> _THE PROBLEM_: Exactly as written, return all the data, leaving its pictures behind.

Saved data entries
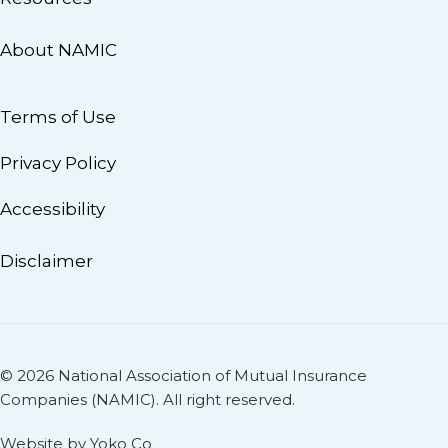
About NAMIC
Terms of Use
Privacy Policy
Accessibility
Disclaimer
© 2026 National Association of Mutual Insurance
Companies (NAMIC). All right reserved.
Website by Yoko Co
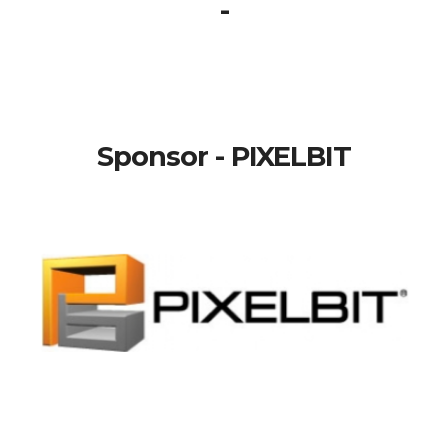
-
Sponsor - PIXELBIT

> _OUTPUT OF THE TASK_:
About NAMIC
Terms of Use
Privacy Policy
Accessibility
Disclaimer
© 2026 National Association of Mutual Insurance
Companies (NAMIC). All right reserved.
Website by Yoko Co
-
Sponsor - PIXELBIT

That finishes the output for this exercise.